1pxの字間調整に30分かける。隣の席のエンジニアは呆れた顔でこちらを見ているが、私にとってこれは譲れない作業だ。letter-spacing: -0.02em-0.03em の違い。ほとんどの人には気づかれないかもしれない。しかしその「ほとんど気づかれない」差異の積み重ねが、テキスト全体の印象を決定的に変える。

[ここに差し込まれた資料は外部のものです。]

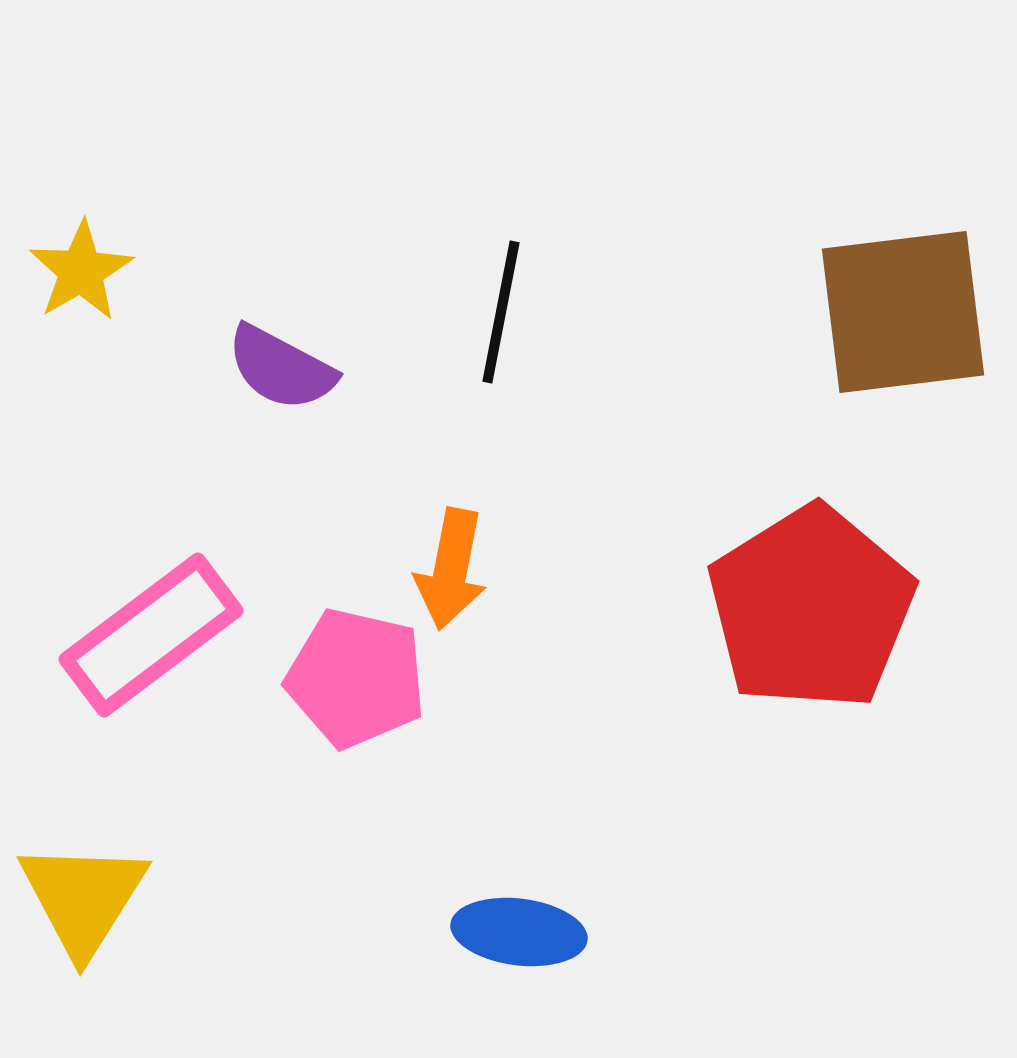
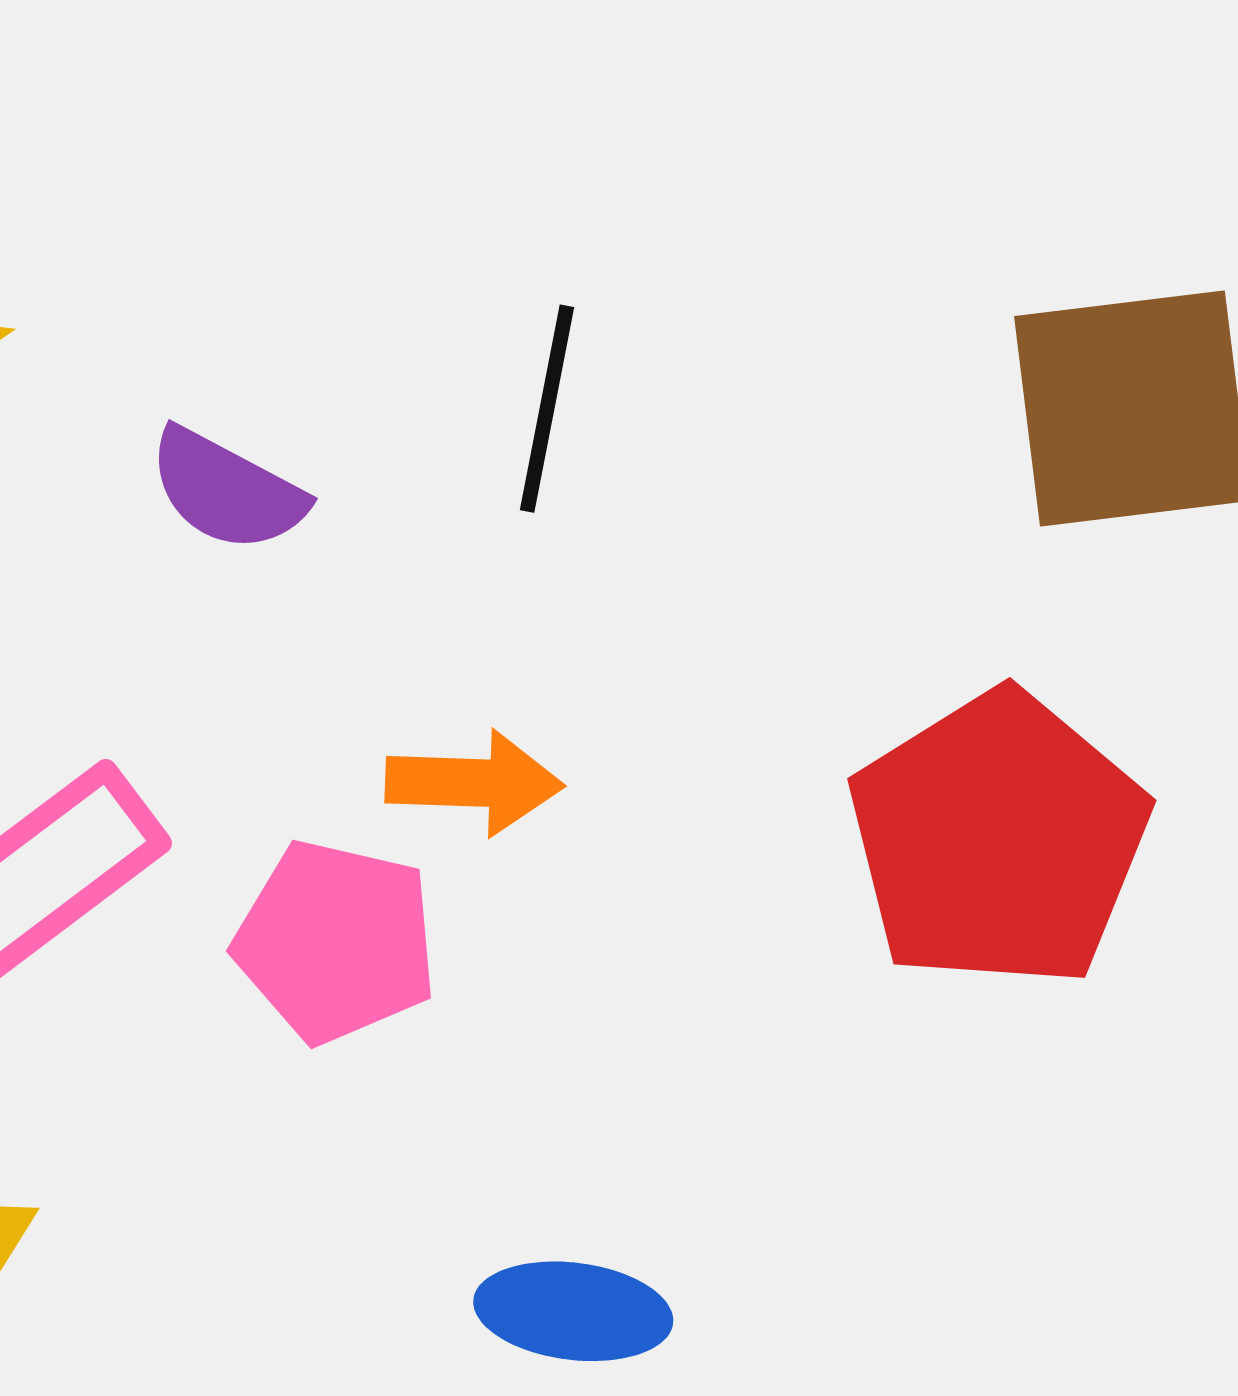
orange arrow: (451, 569) -> (474, 783), turned -99

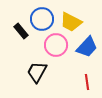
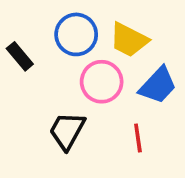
black rectangle: (21, 31) -> (20, 56), moved
red line: (87, 82) -> (138, 138), moved

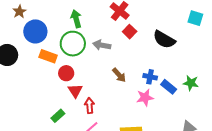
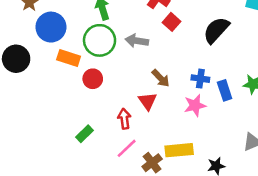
black semicircle: (164, 39) -> (216, 30), turned 105
blue rectangle: (169, 87) -> (225, 90), turned 35
red triangle: (75, 91) -> (148, 101), moved

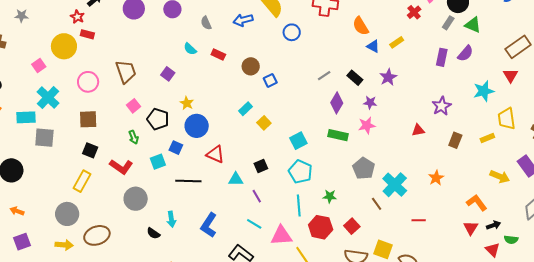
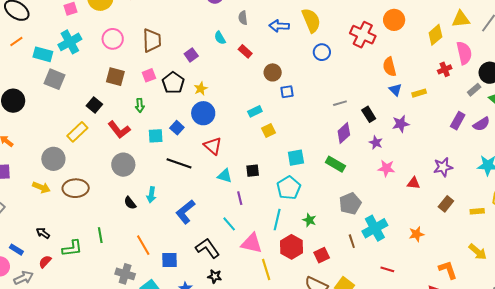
brown square: (88, 119) -> (115, 77), moved
black pentagon: (158, 119) -> (173, 83), moved
pink star: (367, 125) -> (386, 168), moved

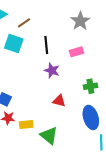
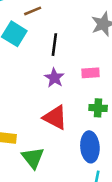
pink rectangle: (77, 52) -> (91, 73), moved
red triangle: (59, 101) -> (55, 117), size x1.5

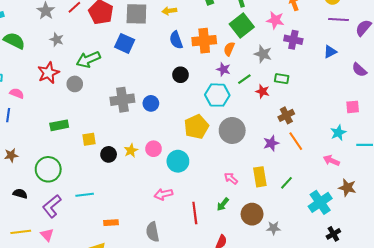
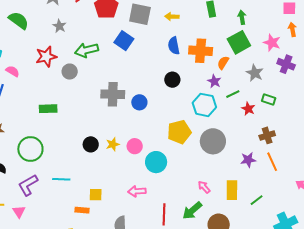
yellow square: (89, 139) -> (96, 195), moved
green arrow: (223, 204) -> (192, 211), size x1.5

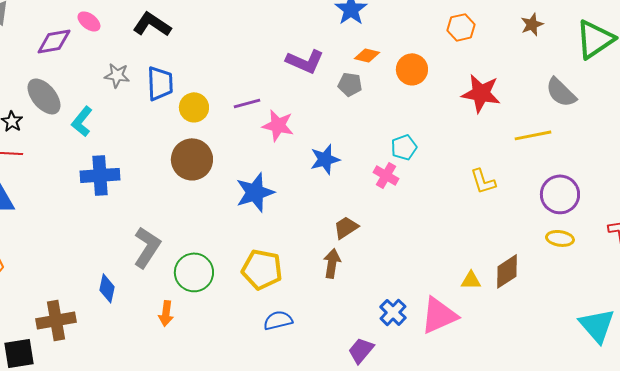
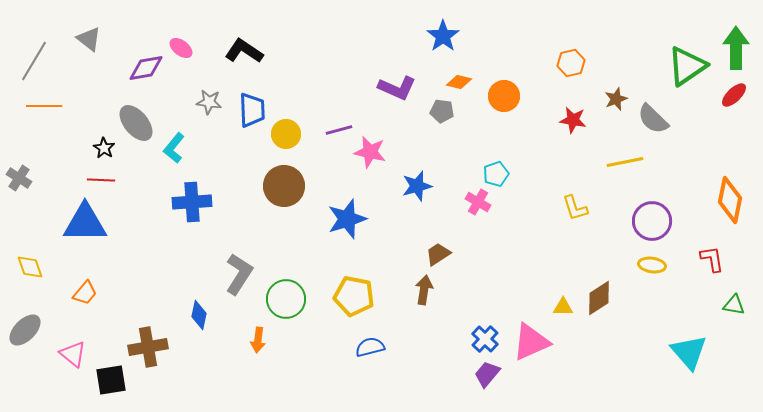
brown star: (532, 24) -> (616, 99), moved
orange hexagon: (461, 27) -> (571, 63), moved
red star: (481, 93) -> (573, 120), size x0.7
purple trapezoid: (361, 350) -> (487, 374), moved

タイポグラフィは、デザインの中で最も地味で、最も強力な要素だ。色を変えれば誰でも気づく。レイアウトを変えれば明らかに違う。しかしフォント、字間、行間の調整は、意識の表面には現れずに、読み手の感情に直接作用する。それはまるで、映画の劇伴音楽のように。

文字は沈黙しない

フォントを選ぶということは、声色を選ぶということだ。Helveticaで書かれた「ありがとう」と、Garamondで書かれた「ありがとう」は、同じ言葉なのにまったく異なる温度を持つ。前者は明るく機能的で、後者は静かで品格がある。

私がプロジェクトでフォントを選定するとき、まず考えるのは「このブランドはどんな声で話すのか」ということだ。若々しくて親しみやすいのか、落ち着いて信頼感があるのか、尖っていて挑発的なのか。その声のイメージが明確になれば、フォントの候補は自然と絞り込まれる。

ウェイトの選択もまた繊細だ。RegularとMediumの間には、自信と控えめさの境界線がある。Bold は主張であり、Lightは囁きだ。同じフォントファミリーの中だけでも、ウェイトの選択によって文字の人格は大きく変わる。

行間は呼吸

行間(line-height)は、テキストの呼吸リズムそのものだ。行間が狭ければテキストは息を詰めるように窮屈になり、読み手にも緊張感を与える。行間が広ければテキストは穏やかに呼吸し、読み手にゆとりを感じさせる。

本文テキストの行間を1.7から2.0に変えるだけで、同じ文章が驚くほど読みやすくなることがある。逆に見出しの行間を0.9まで詰めることで、言葉に凝縮された力強さが生まれる。行間は可読性だけの問題ではない。テキストの感情を支配するパラメータだ。

私はよく、行間の調整を音楽の「間」に例える。演奏者が音と音の間に置く沈黙が、音楽に表情を与えるように。行と行の間に置かれた余白が、言葉に表情を与える。

「タイポグラフィとは、言葉に服を着せることではない。言葉の体温を決めることだ。」

和文と欧文の混植

日本語のデザインには、欧文デザインにはない特有の難しさと美しさがある。それが和欧混植だ。ひとつの文章の中に、ひらがな、カタカナ、漢字、そしてアルファベットが共存する。それぞれが異なるリズム、異なる密度、異なる視覚的重量を持っている。

和文フォントと欧文フォントのベースラインは微妙にずれている。字面の大きさも異なる。何も調整せずに並べると、どこか居心地の悪いテキストになる。和文の中に欧文が「浮いて」見えたり、逆に「沈んで」見えたりする。

この調和を取るためには、フォントサイズの微調整、ベースラインの補正、字間の個別設定が必要になる。手間のかかる作業だが、和欧混植が美しく調和したとき、日本語テキストは独特の美しさを放つ。漢字の構築的な力強さ、ひらがなの有機的な柔らかさ、そしてアルファベットのシャープさ — それらが一体となって織り成すリズムは、日本語デザインだけが持つ特権だ。

余白が文字を活かす

タイポグラフィにおいて、文字そのものと同じくらい重要なのが文字の周囲の余白だ。マージン、パディング、テキストブロック間のスペース — これらの余白が、文字に呼吸する場所を与える。

詰め込みすぎたテキストは窒息する。どんなに美しいフォントを選んでも、適切な余白がなければその美しさは発揮されない。逆に、十分な余白を与えられた文字は、静かに、しかし確実にその存在感を示す。

余白は「何もない空間」ではない。それは文字を支え、引き立て、導くための能動的なデザイン要素だ。建築における柱と空間の関係に似ている。柱があるから空間が生まれ、空間があるから柱が美しく見える。


タイポグラフィは、デザインの中で最も親密な領域だと思う。ユーザーは色やレイアウトを意識的に見るが、文字は無意識のうちに読む。だからこそ、タイポグラフィは意識の下に潜り込み、感情に直接触れることができる。1pxの調整に30分かける価値は、そこにある。